O Irã vai mesmo jogar?
O Irã confirmou permanência na Copa, mesmo com jogos marcados para território norte-americano. Exigências incluem vistos para a comissão técnica e respeito a bandeira e hino nas cerimônias. A viabilidade desses pedidos pode influenciar o andamento do torneio.
Analistas divergem sobre o impacto político e esportivo. Caso as exigências não sejam atendidas, há possibilidade de disputas diplomáticas refletirem nos estágios da competição. O desfecho depende de negociações entre as partes.
Será um fracasso de público?
Dados dos EUA indicam reservas de hotel abaixo das expectativas para o período do Mundial. O interesse inicial enfrenta ceticismo de parte do público e de autoridades. A FIFA acompanha o cenário de perto, com atenção à resposta de torcedores e patrocinadores.
Histórico recente reforça incertezas: competições de grande porte nos EUA tiveram público abaixo do esperado.
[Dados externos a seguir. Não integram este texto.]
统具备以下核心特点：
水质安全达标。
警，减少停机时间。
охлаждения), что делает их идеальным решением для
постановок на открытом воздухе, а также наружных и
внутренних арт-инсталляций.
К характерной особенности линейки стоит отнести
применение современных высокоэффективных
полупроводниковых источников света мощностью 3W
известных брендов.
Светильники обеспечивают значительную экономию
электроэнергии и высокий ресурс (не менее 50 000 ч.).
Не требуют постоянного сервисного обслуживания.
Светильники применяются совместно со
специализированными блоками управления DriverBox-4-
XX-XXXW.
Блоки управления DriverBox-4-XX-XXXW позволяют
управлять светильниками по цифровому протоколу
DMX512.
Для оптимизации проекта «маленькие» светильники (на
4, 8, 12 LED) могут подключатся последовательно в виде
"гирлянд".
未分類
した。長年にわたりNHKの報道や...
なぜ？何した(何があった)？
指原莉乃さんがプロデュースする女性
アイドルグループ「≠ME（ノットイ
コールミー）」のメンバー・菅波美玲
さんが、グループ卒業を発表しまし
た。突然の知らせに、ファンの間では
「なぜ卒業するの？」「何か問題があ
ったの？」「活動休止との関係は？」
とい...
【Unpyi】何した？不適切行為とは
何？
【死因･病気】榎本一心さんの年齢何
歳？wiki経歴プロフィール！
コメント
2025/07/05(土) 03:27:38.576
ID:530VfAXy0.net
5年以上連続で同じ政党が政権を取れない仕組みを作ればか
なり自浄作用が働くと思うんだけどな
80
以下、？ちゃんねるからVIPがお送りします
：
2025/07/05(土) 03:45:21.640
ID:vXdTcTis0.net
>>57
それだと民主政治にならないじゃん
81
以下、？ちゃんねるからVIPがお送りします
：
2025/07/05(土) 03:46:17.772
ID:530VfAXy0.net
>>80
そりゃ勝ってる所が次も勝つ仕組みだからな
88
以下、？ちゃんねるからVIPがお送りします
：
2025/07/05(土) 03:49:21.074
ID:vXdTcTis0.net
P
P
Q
A organização promete medidas para atrair torcedores e dinamizar a logística de ingressos e estádios.
Nível técnico vai cair?
A Copa terá 48 seleções, metade a mais que as edições anteriores. Equipes como Curaçao, Uzbequistão, Nova Zelândia, entre outras, vão Complicar o equilíbrio do torneio. Críticos receiam queda de qualidade técnica.
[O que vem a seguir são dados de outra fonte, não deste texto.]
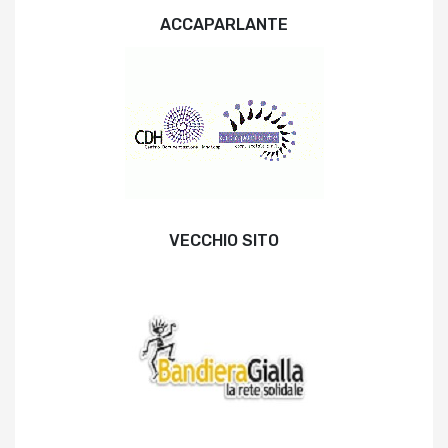
ACCAPARLANTE
VECCHIO SITO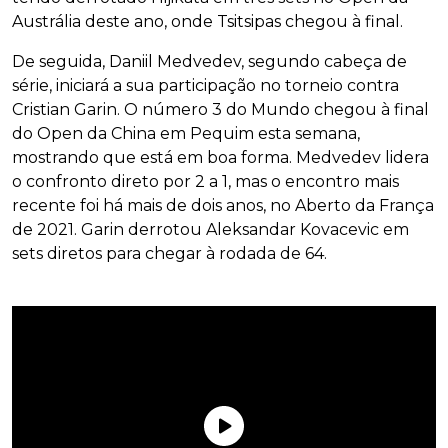
Austrália deste ano, onde Tsitsipas chegou à final.
De seguida, Daniil Medvedev, segundo cabeça de
série, iniciará a sua participação no torneio contra
Cristian Garin. O número 3 do Mundo chegou à final
do Open da China em Pequim esta semana,
mostrando que está em boa forma. Medvedev lidera
o confronto direto por 2 a 1, mas o encontro mais
recente foi há mais de dois anos, no Aberto da França
de 2021. Garin derrotou Aleksandar Kovacevic em
sets diretos para chegar à rodada de 64.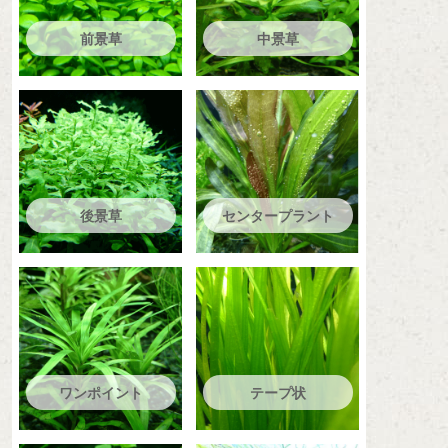
前景草
中景草
後景草
センタープラント
ワンポイント
テープ状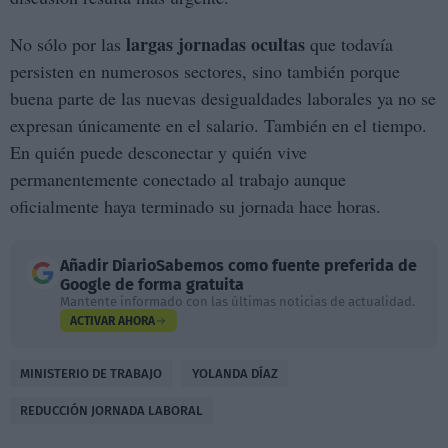
largas jornadas ocultas
No sólo por las
que todavía
persisten en numerosos sectores, sino también porque
buena parte de las nuevas desigualdades laborales ya no se
expresan únicamente en el salario. También en el tiempo.
En quién puede desconectar y quién vive
permanentemente conectado al trabajo aunque
oficialmente haya terminado su jornada hace horas.
Añadir
DiarioSabemos
como fuente preferida de
Google de forma gratuita
Mantente informado con las últimas noticias de actualidad.
ACTIVAR AHORA
MINISTERIO DE TRABAJO
YOLANDA DÍAZ
REDUCCIÓN JORNADA LABORAL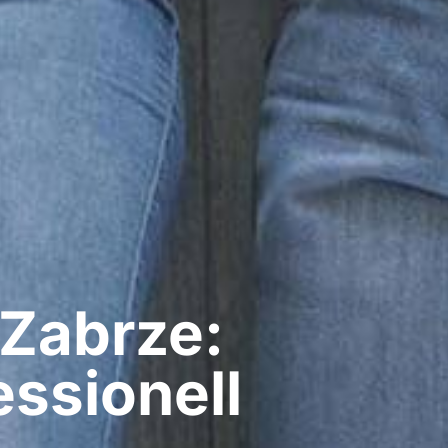
 Zabrze:
ssionell​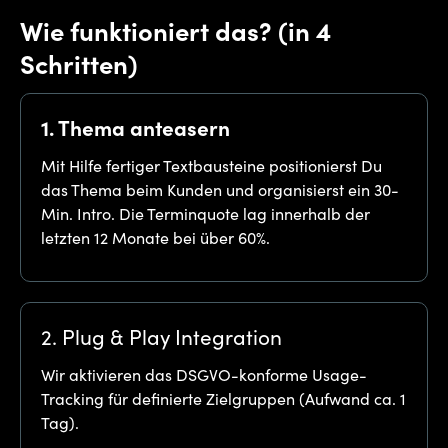
Wie funktioniert das? (in 4
Schritten)
1. Thema anteasern
Mit Hilfe fertiger Textbausteine positionierst Du
das Thema beim Kunden und organisierst ein 30-
Min. Intro. Die Terminquote lag innerhalb der
letzten 12 Monate bei über 60%.
2. Plug & Play Integration
Wir aktivieren das DSGVO-konforme Usage-
Tracking für definierte Zielgruppen (Aufwand ca. 1
Tag).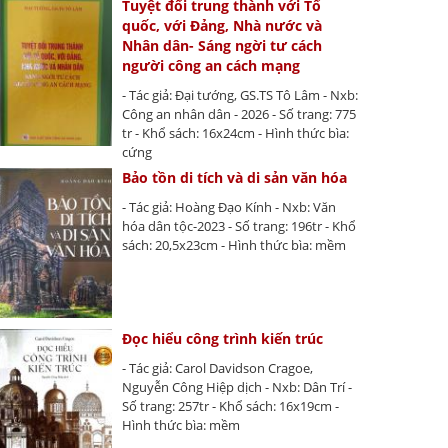
Tuyệt đối trung thành với Tổ
quốc, với Đảng, Nhà nước và
Nhân dân- Sáng ngời tư cách
người công an cách mạng
- Tác giả: Đại tướng, GS.TS Tô Lâm - Nxb:
Công an nhân dân - 2026 - Số trang: 775
tr - Khổ sách: 16x24cm - Hình thức bìa:
cứng
Bảo tồn di tích và di sản văn hóa
- Tác giả: Hoàng Đạo Kính - Nxb: Văn
hóa dân tộc-2023 - Số trang: 196tr - Khổ
sách: 20,5x23cm - Hình thức bìa: mềm
Đọc hiểu công trình kiến trúc
- Tác giả: Carol Davidson Cragoe,
Nguyễn Công Hiệp dịch - Nxb: Dân Trí -
Số trang: 257tr - Khổ sách: 16x19cm -
Hình thức bìa: mềm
Experiências passadas com expansões não indicaram, porém, um declínio abrupto na qualidade dos jogos. Especialistas destacam que o talento pode surpreender, mesmo com novas equipes. O debate permanece aberto até a bola rolar.
Será o adeus de CR7 e Messi?
Cristiano Ronaldo e Lionel Messi enfrentam a incerteza de continuidade após a Copa. A participação de ambos ainda é discutida, com dúvidas sobre o futuro em plena idade avançada para o futebol de alto nível.
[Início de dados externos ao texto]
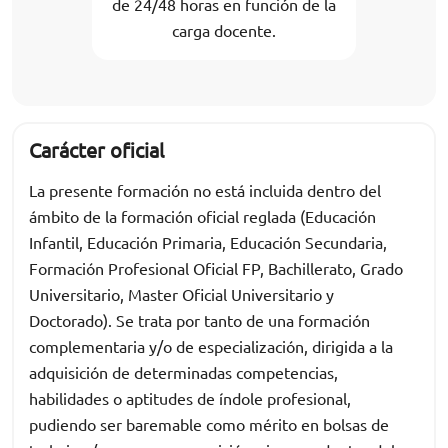
de 24/48 horas en función de la
carga docente.
Carácter oficial
La presente formación no está incluida dentro del
ámbito de la formación oficial reglada (Educación
Infantil, Educación Primaria, Educación Secundaria,
Formación Profesional Oficial FP, Bachillerato, Grado
Universitario, Master Oficial Universitario y
Doctorado). Se trata por tanto de una formación
complementaria y/o de especialización, dirigida a la
adquisición de determinadas competencias,
habilidades o aptitudes de índole profesional,
pudiendo ser baremable como mérito en bolsas de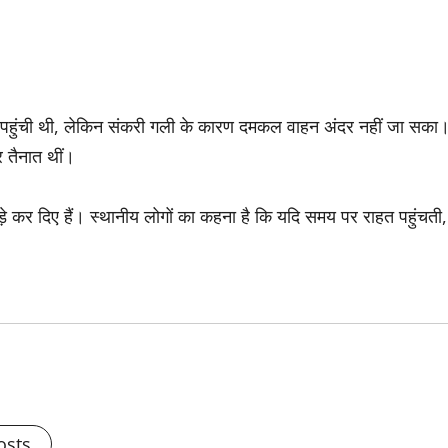
 पहुंची थी, लेकिन संकरी गली के कारण दमकल वाहन अंदर नहीं जा सका
 तैनात थीं।
े कर दिए हैं। स्थानीय लोगों का कहना है कि यदि समय पर राहत पहुंचती,
osts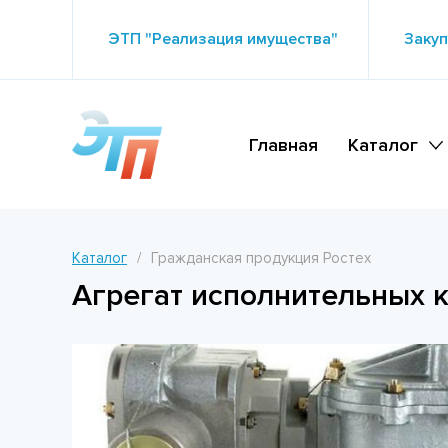
ЭТП "Реализация имущества"
Закуп
Главная
Каталог
Каталог
Гражданская продукция Ростех
Агрегат исполнительных к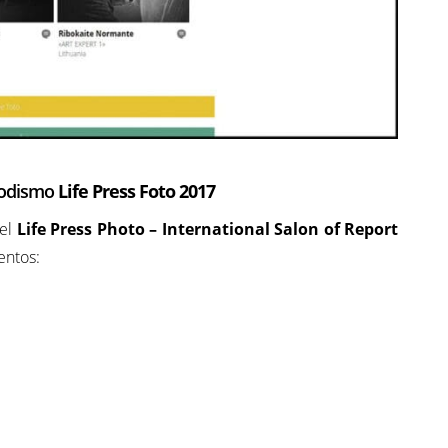
riodismo
Life Press Foto
2017
 el
Life Press Photo –
International Salon of Report
entos:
Ainda não há confirmação de aposentadoria. A presença ou ausência dos astros pode influenciar a percepção pública e o interesse do torneio. A definição depende de decisões pessoais e do estágio de cada carreira.
Yamal vai estar 100%?
O jovem Lamine Yamal, estrela em ascensão, sofreu lesão que o deixou fora de parte da temporada. Embora o departamento médico confie na participação na Copa, há incerteza sobre o nível de atuação dele.
A Espanha acompanha a recuperação com cautela. Mesmo com condições clínicas favoráveis, a cadência de jogos no torneio impõe limitações. A comissão técnica espera manter o jogador apto para competir.
O hexa vem?
O Brasil chega com novo fôlego após a contratação de Carlo Ancelotti, o primeiro estrangeiro a comandar a seleção em uma Copa. A equipe ocupa a sexta posição no ranking da FIFA, ficando atrás de alguns favoritos.
A narrativa atual é de recuperação e expectativa. Sporteiros observam o desempenho recente, a adaptação tática e a capacidade de competir com adversários de elite. O resultado depende de várias variáveis técnicas e estratégicas.